**ABOUT THIS EXERCISE**
Return all the entries word for word, minus the pictures.

**INPUT RECORDS**
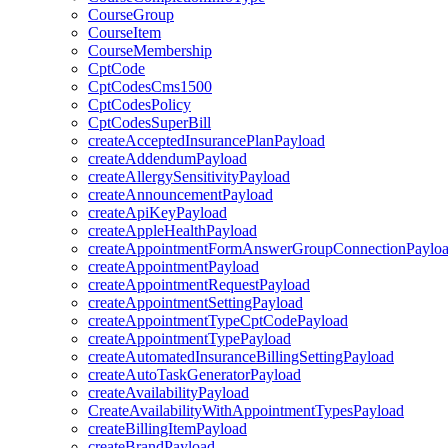
CourseGroup
CourseItem
CourseMembership
CptCode
CptCodesCms1500
CptCodesPolicy
CptCodesSuperBill
createAcceptedInsurancePlanPayload
createAddendumPayload
createAllergySensitivityPayload
createAnnouncementPayload
createApiKeyPayload
createAppleHealthPayload
createAppointmentFormAnswerGroupConnectionPaylo
createAppointmentPayload
createAppointmentRequestPayload
createAppointmentSettingPayload
createAppointmentTypeCptCodePayload
createAppointmentTypePayload
createAutomatedInsuranceBillingSettingPayload
createAutoTaskGeneratorPayload
createAvailabilityPayload
CreateAvailabilityWithAppointmentTypesPayload
createBillingItemPayload
createBrandPayload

**WRITTEN RESPONSE**
CourseGroup
CourseItem
CourseMembership
CptCode
CptCodesCms1500
CptCodesPolicy
CptCodesSuperBill
createAcceptedInsurancePlanPayload
createAddendumPayload
createAllergySensitivityPayload
createAnnouncementPayload
createApiKeyPayload
createAppleHealthPayload
createAppointmentFormAnswerGroupConnectionPaylo
createAppointmentPayload
createAppointmentRequestPayload
createAppointmentSettingPayload
createAppointmentTypeCptCodePayload
createAppointmentTypePayload
createAutomatedInsuranceBillingSettingPayload
createAutoTaskGeneratorPayload
createAvailabilityPayload
CreateAvailabilityWithAppointmentTypesPayload
createBillingItemPayload
createBrandPayload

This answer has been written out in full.